Another reason for the media interest is the similarities between human and fly genes. Of the 289 human genes that, when "misspelled," are known to cause diseases in people, 177 have direct counterparts in the fruit fly. A complete catalog of fly genes is an extraordinary tool that will help researchers understand how genes work--not only in flies, but also in humans and other organisms. The achievement is a boon to the thousands of scientists who study human health using the fruit fly, which is one of a number of valuable model systems that aid researchers in making breakthroughs in the fight against disease.

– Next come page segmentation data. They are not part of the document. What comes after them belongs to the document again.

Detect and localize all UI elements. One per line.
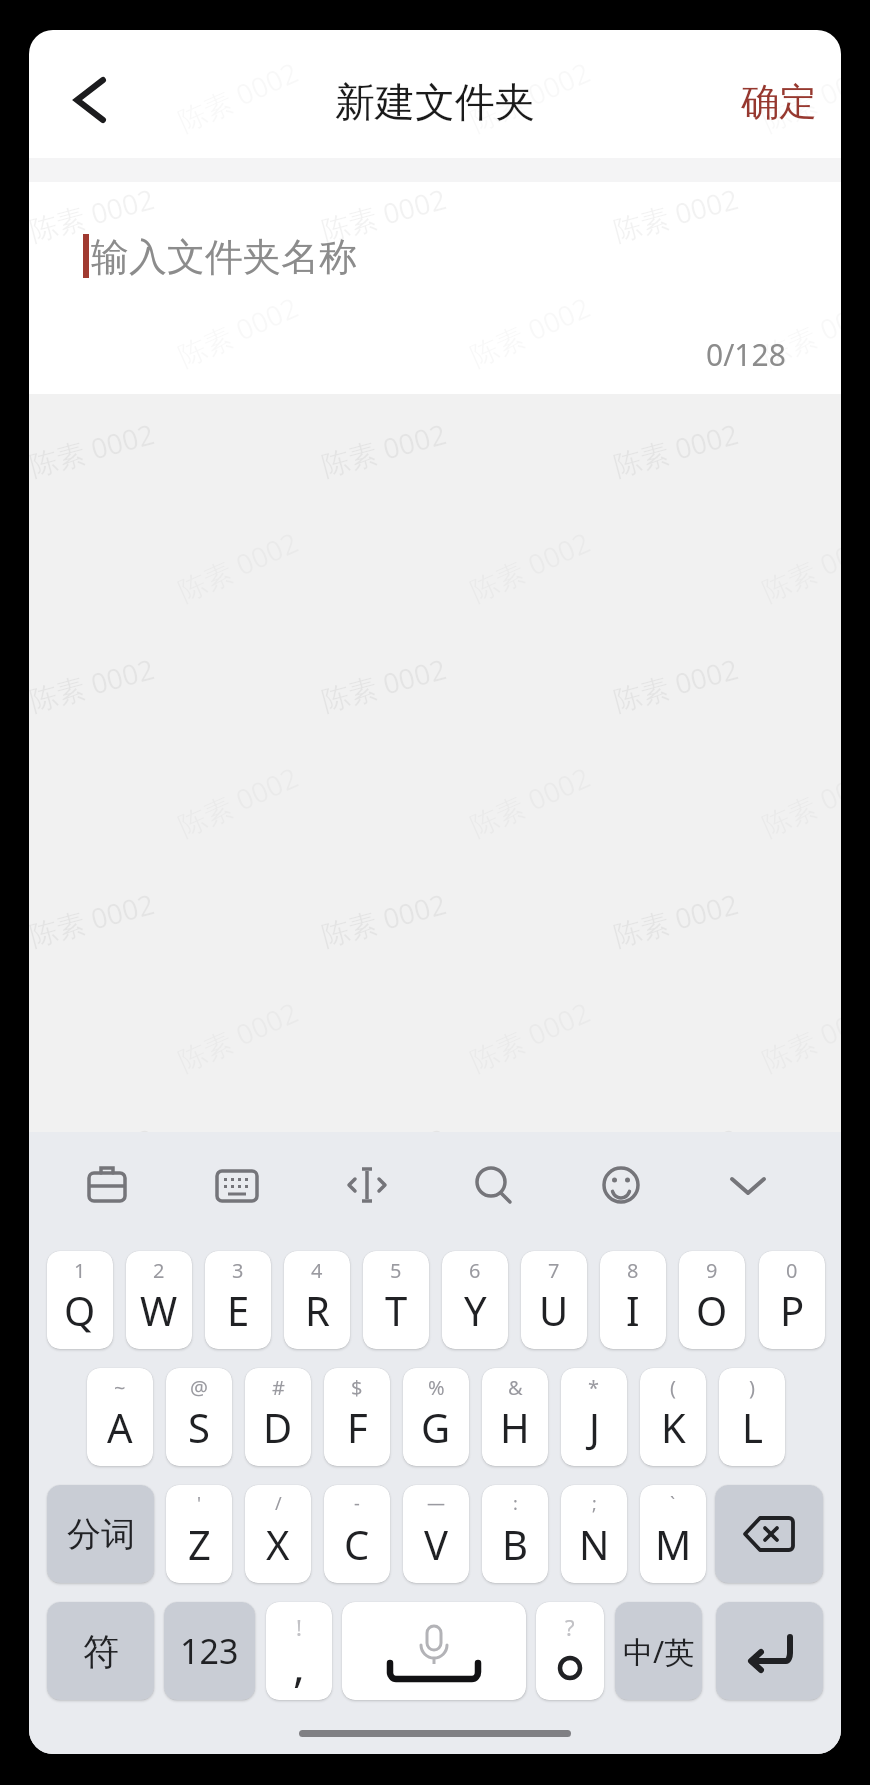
- button[interactable]: [724, 1161, 772, 1209]
- staticText: G: [421, 1400, 451, 1454]
- button[interactable]: $: [324, 1368, 390, 1466]
- staticText: Q: [64, 1283, 96, 1337]
- staticText: $: [351, 1374, 363, 1401]
- staticText: 4: [311, 1257, 323, 1284]
- staticText: Z: [188, 1517, 211, 1571]
- staticText: D: [263, 1400, 293, 1454]
- staticText: W: [140, 1283, 178, 1337]
- staticText: `: [670, 1491, 676, 1516]
- staticText: 陈素 0002: [317, 1119, 451, 1189]
- staticText: —: [427, 1491, 445, 1516]
- staticText: 123: [180, 1628, 239, 1674]
- staticText: 输入文件夹名称: [91, 233, 357, 281]
- staticText: 1: [74, 1257, 86, 1284]
- button[interactable]: -: [324, 1485, 390, 1583]
- staticText: 陈素 0002: [756, 288, 841, 374]
- button[interactable]: 9: [679, 1251, 745, 1349]
- button[interactable]: !: [266, 1602, 332, 1700]
- button[interactable]: [213, 1161, 261, 1209]
- staticText: 3: [232, 1257, 244, 1284]
- button[interactable]: &: [482, 1368, 548, 1466]
- button[interactable]: (: [640, 1368, 706, 1466]
- staticText: 0: [786, 1257, 798, 1284]
- staticText: ': [197, 1491, 202, 1516]
- staticText: L: [742, 1400, 763, 1454]
- staticText: N: [579, 1517, 610, 1571]
- staticText: F: [347, 1400, 368, 1454]
- staticText: 确定: [741, 78, 817, 126]
- button[interactable]: [63, 66, 117, 134]
- button[interactable]: 中/英: [615, 1602, 702, 1700]
- button[interactable]: #: [245, 1368, 311, 1466]
- staticText: *: [588, 1374, 600, 1401]
- staticText: 陈素 0002: [317, 649, 451, 719]
- button[interactable]: 123: [164, 1602, 255, 1700]
- button[interactable]: ): [719, 1368, 785, 1466]
- button[interactable]: %: [403, 1368, 469, 1466]
- button[interactable]: —: [403, 1485, 469, 1583]
- button[interactable]: [597, 1161, 645, 1209]
- button[interactable]: 8: [600, 1251, 666, 1349]
- button[interactable]: ~: [87, 1368, 153, 1466]
- button[interactable]: @: [166, 1368, 232, 1466]
- button[interactable]: 7: [521, 1251, 587, 1349]
- staticText: J: [589, 1400, 600, 1454]
- button[interactable]: 确定: [717, 72, 817, 132]
- button[interactable]: 2: [126, 1251, 192, 1349]
- staticText: 陈素 0002: [317, 179, 451, 249]
- staticText: 7: [548, 1257, 560, 1284]
- button[interactable]: ?: [536, 1602, 604, 1700]
- staticText: M: [655, 1517, 692, 1571]
- button[interactable]: 1: [47, 1251, 113, 1349]
- button[interactable]: [343, 1161, 391, 1209]
- button[interactable]: 分词: [47, 1485, 154, 1583]
- button[interactable]: :: [482, 1485, 548, 1583]
- button[interactable]: 符: [47, 1602, 154, 1700]
- staticText: E: [227, 1283, 250, 1337]
- button[interactable]: 5: [363, 1251, 429, 1349]
- staticText: 中/英: [623, 1631, 695, 1672]
- button[interactable]: [715, 1485, 823, 1583]
- button[interactable]: 4: [284, 1251, 350, 1349]
- staticText: 陈素 0002: [29, 649, 159, 719]
- button[interactable]: ': [166, 1485, 232, 1583]
- staticText: 陈素 0002: [609, 414, 743, 484]
- button[interactable]: `: [640, 1485, 706, 1583]
- button[interactable]: 3: [205, 1251, 271, 1349]
- staticText: 陈素 0002: [609, 179, 743, 249]
- staticText: ,: [293, 1635, 305, 1695]
- staticText: 2: [153, 1257, 165, 1284]
- staticText: &: [508, 1374, 523, 1401]
- staticText: 陈素 0002: [317, 414, 451, 484]
- staticText: 陈素 0002: [29, 179, 159, 249]
- button[interactable]: [469, 1161, 517, 1209]
- staticText: ~: [114, 1374, 126, 1401]
- button[interactable]: ;: [561, 1485, 627, 1583]
- staticText: S: [188, 1400, 210, 1454]
- button[interactable]: 6: [442, 1251, 508, 1349]
- staticText: ): [749, 1374, 755, 1401]
- staticText: ?: [565, 1612, 575, 1642]
- staticText: :: [513, 1491, 518, 1516]
- staticText: -: [354, 1491, 360, 1516]
- button[interactable]: *: [561, 1368, 627, 1466]
- staticText: (: [670, 1374, 676, 1401]
- button[interactable]: /: [245, 1485, 311, 1583]
- button[interactable]: 0: [759, 1251, 825, 1349]
- staticText: !: [296, 1612, 302, 1642]
- staticText: P: [780, 1283, 805, 1337]
- button[interactable]: [83, 1161, 131, 1209]
- button[interactable]: [716, 1602, 823, 1700]
- staticText: %: [428, 1374, 445, 1401]
- button[interactable]: [342, 1602, 526, 1700]
- staticText: 陈素 0002: [609, 1119, 743, 1189]
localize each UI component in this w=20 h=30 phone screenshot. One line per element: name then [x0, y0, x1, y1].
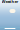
- staticText: Weather: [2, 0, 18, 4]
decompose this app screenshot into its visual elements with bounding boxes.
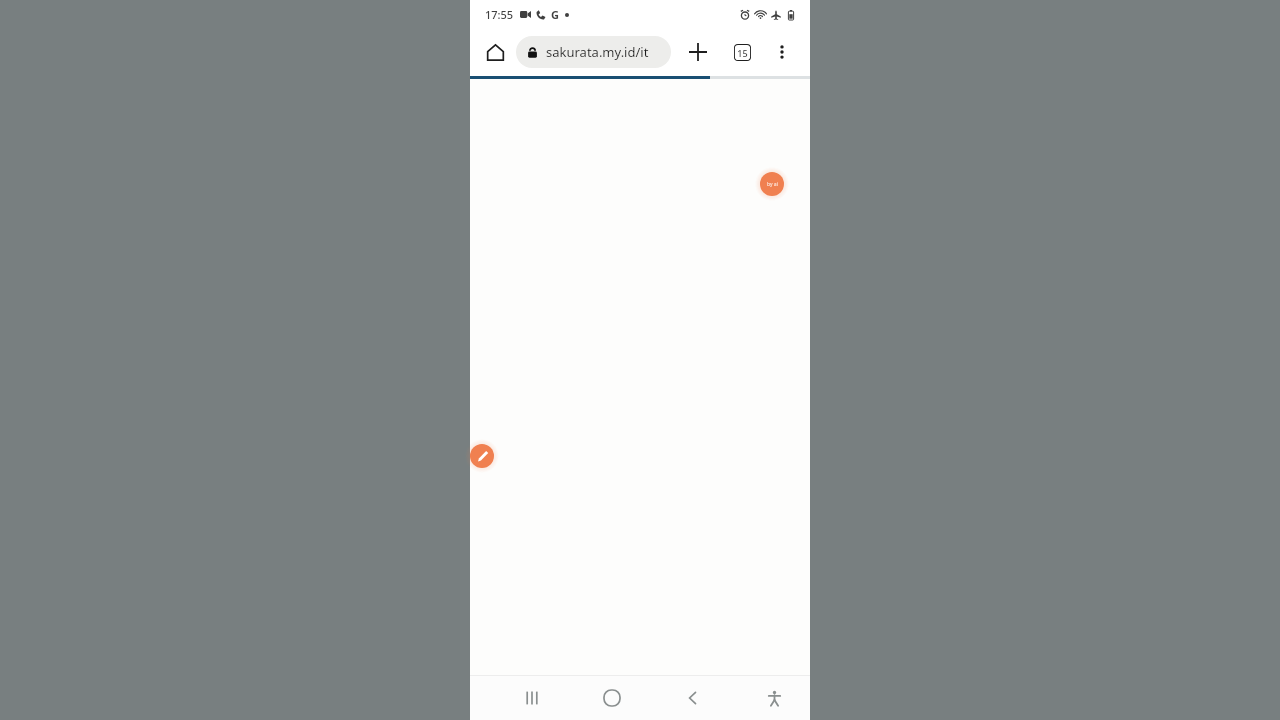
staticText: by ai bbox=[767, 181, 778, 188]
staticText: G bbox=[551, 7, 559, 22]
button[interactable]: Tabs: 15 bbox=[725, 35, 759, 69]
button[interactable]: More options bbox=[765, 35, 799, 69]
button[interactable]: Back bbox=[671, 676, 715, 720]
button[interactable]: Recent apps bbox=[510, 676, 554, 720]
button[interactable]: Edit bbox=[470, 444, 494, 468]
button[interactable]: Action bbox=[760, 172, 784, 196]
staticText: 15 bbox=[737, 47, 748, 59]
button[interactable]: Accessibility bbox=[752, 676, 796, 720]
button[interactable]: Home bbox=[590, 676, 634, 720]
button[interactable]: Home bbox=[478, 35, 512, 69]
button[interactable]: New tab bbox=[681, 35, 715, 69]
staticText: sakurata.my.id/it bbox=[546, 43, 649, 61]
button[interactable]: sakurata.my.id/it bbox=[516, 36, 671, 68]
staticText: 17:55 bbox=[485, 7, 514, 22]
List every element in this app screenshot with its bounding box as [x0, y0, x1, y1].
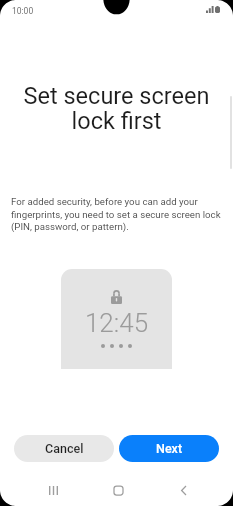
staticText: Next [156, 441, 183, 456]
button[interactable]: Home [98, 477, 138, 503]
staticText: Set secure screen lock first [12, 82, 221, 135]
staticText: 12:45 [61, 308, 172, 338]
button[interactable]: Back [163, 477, 203, 503]
button[interactable]: Recent apps [33, 477, 73, 503]
staticText: Cancel [45, 441, 84, 456]
button[interactable]: Next [119, 435, 219, 462]
staticText: 10:00 [12, 6, 34, 16]
button[interactable]: Cancel [14, 435, 114, 462]
staticText: For added security, before you can add y… [11, 196, 227, 232]
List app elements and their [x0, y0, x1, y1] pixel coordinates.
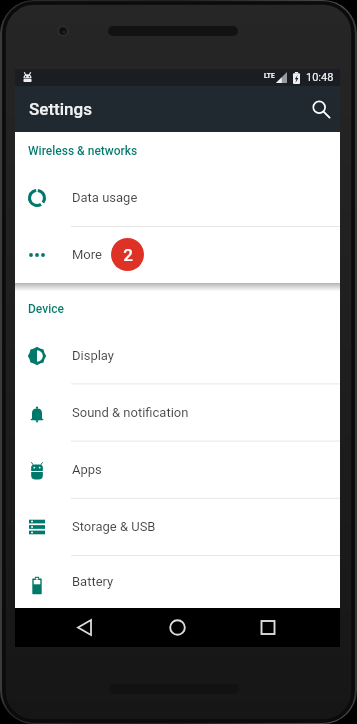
staticText: Sound & notification	[72, 405, 189, 420]
staticText: LTE	[264, 72, 275, 80]
staticText: Data usage	[72, 190, 138, 205]
button[interactable]: Apps	[15, 441, 340, 498]
staticText: 10:48	[306, 71, 334, 84]
button[interactable]: Search	[303, 91, 339, 127]
button[interactable]: Data usage	[15, 169, 340, 226]
staticText: Battery	[72, 574, 114, 589]
staticText: Storage & USB	[72, 519, 156, 534]
staticText: Device	[28, 302, 64, 316]
staticText: 2	[123, 245, 133, 265]
button[interactable]: Display	[15, 327, 340, 384]
button[interactable]: Storage & USB	[15, 498, 340, 555]
button[interactable]: Sound & notification	[15, 384, 340, 441]
staticText: Apps	[72, 462, 102, 477]
button[interactable]: More	[15, 226, 340, 283]
staticText: More	[72, 247, 102, 262]
staticText: Display	[72, 348, 114, 363]
staticText: Wireless & networks	[28, 144, 138, 158]
staticText: Settings	[29, 99, 92, 119]
button[interactable]: Battery	[15, 555, 340, 608]
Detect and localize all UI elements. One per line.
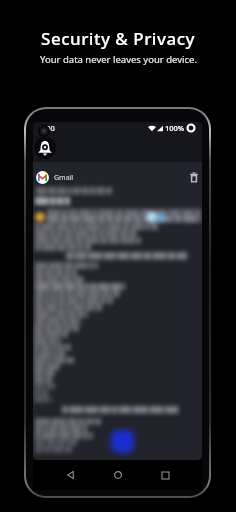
button[interactable]: Delete [186,170,201,185]
button[interactable]: Back [60,465,80,485]
button[interactable]: Recent apps [155,465,175,485]
staticText: 9:00 [40,123,55,133]
button[interactable] [111,430,134,453]
staticText: 100% [165,123,185,133]
staticText: Your data never leaves your device. [40,53,197,66]
button[interactable]: Gmail [33,169,202,186]
staticText: Security & Privacy [41,27,195,50]
button[interactable]: Home [108,465,128,485]
button[interactable]: Notifications [34,137,56,159]
staticText: Gmail [54,173,74,183]
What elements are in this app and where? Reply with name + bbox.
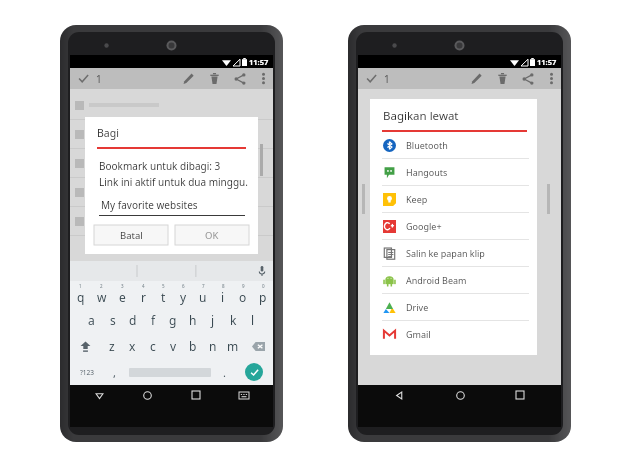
button[interactable]: 6 (173, 281, 193, 307)
button[interactable]: Home (136, 385, 158, 405)
button[interactable]: Share (515, 68, 541, 89)
button[interactable]: s (102, 307, 123, 333)
staticText: Bookmark untuk dibagi: 3 (99, 159, 221, 173)
button[interactable]: 1 (70, 281, 91, 307)
staticText: b (189, 338, 197, 354)
button[interactable]: Space (125, 359, 214, 385)
staticText: e (119, 289, 126, 305)
button[interactable]: Google+ (370, 213, 537, 239)
button[interactable]: More options (253, 68, 273, 89)
button[interactable]: 3 (112, 281, 133, 307)
button[interactable]: g (163, 307, 183, 333)
button[interactable]: Gmail (370, 321, 537, 347)
staticText: 7 (202, 283, 205, 289)
staticText: 8 (222, 283, 225, 289)
button[interactable]: Bluetooth (370, 132, 537, 158)
button[interactable]: Keyboard (233, 385, 255, 405)
button[interactable]: Edit (175, 68, 201, 89)
staticText: y (180, 289, 187, 305)
button[interactable]: a (81, 307, 102, 333)
button[interactable]: Done (70, 68, 96, 89)
staticText: 5 (162, 283, 165, 289)
staticText: ?123 (80, 368, 94, 377)
button[interactable]: b (183, 333, 203, 359)
staticText: 0 (262, 283, 265, 289)
button[interactable]: n (203, 333, 223, 359)
staticText: 9 (242, 283, 245, 289)
button[interactable]: Hangouts (370, 159, 537, 185)
button[interactable]: v (163, 333, 183, 359)
button[interactable]: l (243, 307, 263, 333)
staticText: l (251, 312, 255, 328)
staticText: 11:57 (537, 57, 557, 67)
button[interactable]: f (143, 307, 163, 333)
button[interactable]: . (214, 359, 235, 385)
button[interactable]: Enter (235, 359, 273, 385)
staticText: o (239, 289, 247, 305)
button[interactable]: 7 (193, 281, 213, 307)
staticText: p (259, 289, 267, 305)
staticText: , (113, 365, 116, 380)
staticText: Gmail (406, 328, 431, 340)
button[interactable]: 4 (133, 281, 153, 307)
staticText: k (230, 312, 237, 328)
staticText: 11:57 (249, 57, 269, 67)
button[interactable]: h (183, 307, 203, 333)
button[interactable]: k (223, 307, 243, 333)
button[interactable]: Back (88, 385, 110, 405)
button[interactable]: Home (449, 385, 471, 405)
button[interactable]: 9 (233, 281, 253, 307)
staticText: Keep (406, 193, 428, 205)
button[interactable]: c (143, 333, 163, 359)
staticText: c (150, 338, 156, 354)
staticText: 1 (96, 72, 102, 86)
button[interactable]: Keep (370, 186, 537, 212)
button[interactable]: 0 (253, 281, 273, 307)
staticText: r (141, 289, 146, 305)
staticText: v (170, 338, 177, 354)
staticText: Salin ke papan klip (406, 247, 485, 259)
button[interactable]: z (101, 333, 122, 359)
staticText: a (88, 312, 95, 328)
button[interactable]: 2 (91, 281, 112, 307)
button[interactable]: Done (358, 68, 384, 89)
button[interactable]: Recents (185, 385, 207, 405)
staticText: 3 (121, 283, 124, 289)
button[interactable]: Backspace (243, 333, 273, 359)
staticText: z (109, 338, 115, 354)
staticText: g (169, 312, 177, 328)
staticText: My favorite websites (101, 198, 198, 212)
button[interactable]: 5 (153, 281, 173, 307)
button[interactable]: Back (388, 385, 410, 405)
staticText: m (227, 338, 239, 354)
button[interactable]: Batal (94, 225, 168, 245)
staticText: Drive (406, 301, 429, 313)
staticText: n (209, 338, 217, 354)
staticText: Bagi (97, 126, 119, 140)
button[interactable]: Android Beam (370, 267, 537, 293)
staticText: s (110, 312, 116, 328)
staticText: Batal (120, 229, 143, 242)
staticText: 6 (182, 283, 185, 289)
staticText: t (161, 289, 166, 305)
staticText: w (97, 289, 107, 305)
button[interactable]: 8 (213, 281, 233, 307)
button[interactable]: , (104, 359, 125, 385)
button[interactable]: j (203, 307, 223, 333)
button[interactable]: Drive (370, 294, 537, 320)
button[interactable]: x (122, 333, 143, 359)
button[interactable]: ?123 (70, 359, 104, 385)
button[interactable]: Recents (509, 385, 531, 405)
button[interactable]: Salin ke papan klip (370, 240, 537, 266)
button[interactable]: m (223, 333, 243, 359)
button[interactable]: Shift (70, 333, 101, 359)
button[interactable]: More options (541, 68, 561, 89)
staticText: 2 (100, 283, 103, 289)
button[interactable]: Delete (201, 68, 227, 89)
button[interactable]: Edit (463, 68, 489, 89)
staticText: q (77, 289, 85, 305)
button[interactable]: d (123, 307, 143, 333)
button[interactable]: OK (175, 225, 249, 245)
button[interactable]: Delete (489, 68, 515, 89)
button[interactable]: Share (227, 68, 253, 89)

Drosophila became a model system for studying how genes work nearly 100 years ago, when Dr. Thomas Hunt Morgan, then at Columbia University, found an unusual fruit fly on his laboratory wall. This fly's eyes were white instead of the usual red. Years later, researchers discovered that this strain of fruit fly had white eyes because one of the fly's genes hadn't worked properly. These observations touched off an enormously productive field of study. For decades, NIGMS- and other NIH-supported basic scientists have used the fruit fly model system to make connections between specific genes, normal and abnormal development, and disease in animals, including humans. Some of their achievements are described below.
In the 1970s, Dr. Edward Lewis and his coworkers at the California Institute of Technology pinpointed the genes that control the development of body segments, features that make a fruit fly recognizable as an insect. This finding set the stage for other scientists to discover that the same genes control developmental patterning processes in humans, who do not have recognizable segments. Around that time, researchers studying development in fruit flies began to devote their attention to organs, particularly the eyes, the ovaries, and the testes. Dr. Seymour Benzer, also at the California Institute of Technology, found fly eyes to be convenient targets. He and his colleagues could easily identify important eye genes because the loss of these genes impairs flies' ability to run toward light. Ovaries and testes intrigued scientists for a different reason. Dr. Thomas Cline of the University of California, Berkeley and Dr. Bruce Baker of Stanford University reasoned that since only females have ovaries and only males have testes, they could study the genes that affect these organs to figure out why the organs develop differently in the two sexes and apply that knowledge to understanding human development.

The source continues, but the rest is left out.